India closer to death penalty freeze: Amnesty
By Dipankar De Sarkar, IANSTuesday, March 30, 2010
LONDON - No executions for five straight years has put India on the welcome path of a capital punishment moratorium, but 50 death sentences were passed by Indian courts last year, signalling the need for a focused debate, Amnesty International said Tuesday.
Claudio Cordone, interim secretary general of the human rights group that published its annual death penalty report, welcomed India’s lack of executions but urged the government to improve its mixed record and move faster on the incremental path to abolition.
India is stuck between joining the abolition trend and clinging to the misapprehension that the death penalty is an effective measure against crime and terrorism.
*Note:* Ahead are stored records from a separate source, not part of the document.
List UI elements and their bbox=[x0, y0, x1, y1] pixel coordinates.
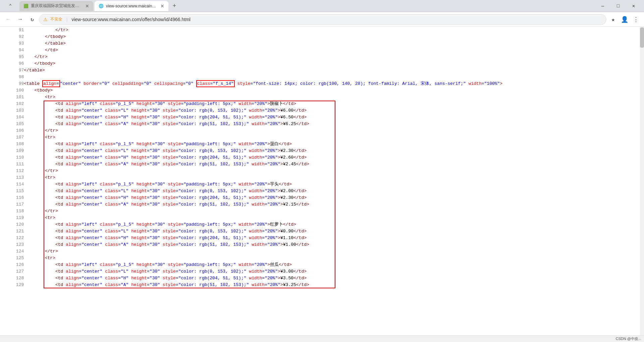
line-code: <tr> bbox=[24, 215, 644, 221]
line-code: </tr> bbox=[24, 127, 644, 134]
line-code: <td align="center" class="A" height="30"… bbox=[24, 121, 644, 127]
code-line: 108 <td align="left" class="p_l_5" heigh… bbox=[0, 141, 644, 148]
code-line: 118 </tr> bbox=[0, 208, 644, 215]
line-number: 96 bbox=[0, 60, 24, 67]
tab-2[interactable]: 🌐 view-source:www.maicainan.c... ✕ bbox=[95, 1, 168, 11]
line-number: 123 bbox=[0, 241, 24, 248]
line-number: 121 bbox=[0, 228, 24, 235]
minimize-button[interactable]: — bbox=[595, 0, 610, 12]
line-code: </table> bbox=[24, 67, 644, 74]
line-code: <td align="left" class="p_l_5" height="3… bbox=[24, 221, 644, 228]
tab-2-close[interactable]: ✕ bbox=[160, 3, 164, 9]
code-line: 114 <td align="left" class="p_l_5" heigh… bbox=[0, 181, 644, 188]
line-number: 120 bbox=[0, 221, 24, 228]
code-line: 121 <td align="center" class="L" height=… bbox=[0, 228, 644, 235]
security-icon: ⚠ bbox=[43, 17, 48, 22]
line-number: 124 bbox=[0, 248, 24, 255]
code-line: 95 </tr> bbox=[0, 54, 644, 60]
line-code: </tr> bbox=[24, 208, 644, 215]
line-code: <td align="center" class="A" height="30"… bbox=[24, 201, 644, 208]
code-line: 99<table align="center" border="0" cellp… bbox=[0, 80, 644, 87]
back-button[interactable]: ← bbox=[3, 14, 13, 25]
new-tab-button[interactable]: + bbox=[170, 1, 179, 11]
line-code: <td align="center" class="L" height="30"… bbox=[24, 188, 644, 194]
line-code: </tbody> bbox=[24, 34, 644, 40]
line-code: <td align="center" class="H" height="30"… bbox=[24, 194, 644, 201]
line-number: 114 bbox=[0, 181, 24, 188]
line-code: <td align="center" class="H" height="30"… bbox=[24, 154, 644, 161]
line-number: 95 bbox=[0, 54, 24, 60]
nav-right-buttons: ★ 👤 ⋮ bbox=[608, 14, 641, 25]
overlay-container: 91 </tr>92 </tbody>93 </table>94 </td>95… bbox=[0, 27, 644, 288]
code-line: 129 <td align="center" class="A" height=… bbox=[0, 282, 644, 288]
reload-button[interactable]: ↻ bbox=[27, 14, 38, 25]
line-number: 125 bbox=[0, 255, 24, 262]
code-line: 124 </tr> bbox=[0, 248, 644, 255]
line-number: 115 bbox=[0, 188, 24, 194]
code-line: 110 <td align="center" class="H" height=… bbox=[0, 154, 644, 161]
line-code: <tr> bbox=[24, 94, 644, 101]
line-code: <td align="center" class="L" height="30"… bbox=[24, 107, 644, 114]
line-number: 103 bbox=[0, 107, 24, 114]
menu-button[interactable]: ⋮ bbox=[631, 14, 641, 25]
forward-button[interactable]: → bbox=[15, 14, 25, 25]
line-code: </tr> bbox=[24, 27, 644, 34]
tab-2-label: view-source:www.maicainan.c... bbox=[106, 4, 158, 8]
tab-1[interactable]: 🟩 重庆双福国际农贸城批发市场 [基... ✕ bbox=[19, 1, 93, 11]
line-code: <td align="center" class="H" height="30"… bbox=[24, 275, 644, 282]
line-number: 122 bbox=[0, 235, 24, 241]
code-line: 126 <td align="left" class="p_l_5" heigh… bbox=[0, 262, 644, 268]
line-number: 94 bbox=[0, 47, 24, 54]
line-number: 128 bbox=[0, 275, 24, 282]
line-code: <tr> bbox=[24, 255, 644, 262]
line-number: 98 bbox=[0, 74, 24, 80]
line-code: </td> bbox=[24, 47, 644, 54]
scrollbar-track[interactable] bbox=[640, 27, 644, 335]
code-line: 111 <td align="center" class="A" height=… bbox=[0, 161, 644, 168]
line-number: 119 bbox=[0, 215, 24, 221]
tab-1-label: 重庆双福国际农贸城批发市场 [基... bbox=[31, 3, 83, 9]
line-number: 101 bbox=[0, 94, 24, 101]
line-code: <td align="center" class="A" height="30"… bbox=[24, 241, 644, 248]
line-number: 118 bbox=[0, 208, 24, 215]
tab-scroll-left[interactable]: ⌃ bbox=[3, 0, 18, 12]
line-number: 97 bbox=[0, 67, 24, 74]
line-code: <tr> bbox=[24, 174, 644, 181]
code-line: 101 <tr> bbox=[0, 94, 644, 101]
bookmark-button[interactable]: ★ bbox=[608, 14, 619, 25]
code-line: 98 bbox=[0, 74, 644, 80]
separator: | bbox=[66, 17, 67, 22]
code-line: 123 <td align="center" class="A" height=… bbox=[0, 241, 644, 248]
tab-1-close[interactable]: ✕ bbox=[85, 3, 89, 9]
line-code: </tbody> bbox=[24, 60, 644, 67]
line-code: </tr> bbox=[24, 248, 644, 255]
tab-1-favicon: 🟩 bbox=[23, 4, 28, 8]
navigation-bar: ← → ↻ ⚠ 不安全 | view-source:www.maicainan.… bbox=[0, 12, 644, 27]
line-number: 109 bbox=[0, 148, 24, 154]
code-line: 125 <tr> bbox=[0, 255, 644, 262]
address-bar[interactable]: ⚠ 不安全 | view-source:www.maicainan.com/of… bbox=[39, 14, 606, 25]
not-secure-label: 不安全 bbox=[50, 16, 62, 22]
url-text: view-source:www.maicainan.com/offer/show… bbox=[71, 17, 602, 22]
close-button[interactable]: ✕ bbox=[626, 0, 641, 12]
profile-button[interactable]: 👤 bbox=[619, 14, 630, 25]
code-line: 109 <td align="center" class="L" height=… bbox=[0, 148, 644, 154]
code-line: 104 <td align="center" class="H" height=… bbox=[0, 114, 644, 121]
line-number: 99 bbox=[0, 80, 24, 87]
line-code: <td align="left" class="p_l_5" height="3… bbox=[24, 101, 644, 107]
line-number: 108 bbox=[0, 141, 24, 148]
line-number: 105 bbox=[0, 121, 24, 127]
line-code: <td align="left" class="p_l_5" height="3… bbox=[24, 262, 644, 268]
line-code: <td align="center" class="L" height="30"… bbox=[24, 268, 644, 275]
line-number: 100 bbox=[0, 87, 24, 94]
scrollbar-thumb[interactable] bbox=[640, 27, 644, 48]
code-line: 127 <td align="center" class="L" height=… bbox=[0, 268, 644, 275]
maximize-button[interactable]: □ bbox=[610, 0, 626, 12]
title-bar: ⌃ 🟩 重庆双福国际农贸城批发市场 [基... ✕ 🌐 view-source:… bbox=[0, 0, 644, 12]
status-bar: CSDN @中疫... bbox=[0, 335, 644, 342]
line-number: 112 bbox=[0, 168, 24, 174]
line-code: <td align="center" class="H" height="30"… bbox=[24, 235, 644, 241]
line-number: 106 bbox=[0, 127, 24, 134]
line-number: 104 bbox=[0, 114, 24, 121]
code-line: 119 <tr> bbox=[0, 215, 644, 221]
It’s time for India’s leaders to focus the death penalty debate on the futility of capital punishment and the need to protect human rights, Cordone said.
India’s record stood out in contrast to those of China, Iran and Sudan, where the death penalty continues to be used as a political weapon.
“Even as world opinion and practice shift inexorably towards abolition, the extensive and politicised use of the death penalty continues” in some countries, Amnesty said.
China executed more people than the rest of the world put together in 2009.
The country “refused to divulge exact figures… although evidence from previous years and a number of current sources indicates that the figure remains in the thousands”.
Amnesty strongly urged India to continue its moratorium on executions and place a ban on death sentences.
A crucial step is for the Indian government to accept the Supreme Court’s suggestion to empower bodies such as the Law Commission of India or the National Human Rights Commission to carry out comprehensive research into the death penalty, said Cordone.
This would allow for informed discussion and debate on issues such as innocence and wrongful convictions, and the arbitrary application of the death penalty.
Cordone, however, expressed disappointment that India had included the death penalty in a proposed amendment to the Anti-Hijacking Act and that the country had voted against a death penalty moratorium in the UN General Assembly in 2007 and 2008.
The rights group said capital sentencing in India remains uneven and arbitrary. It said its view describing the Indian process as a lethal lottery was subsequently endorsed in Supreme Court rulings.
For the first year since the organisation started keeping records, no executions were carried out in Europe and two countries - Burundi and Togo - abolished the death penalty.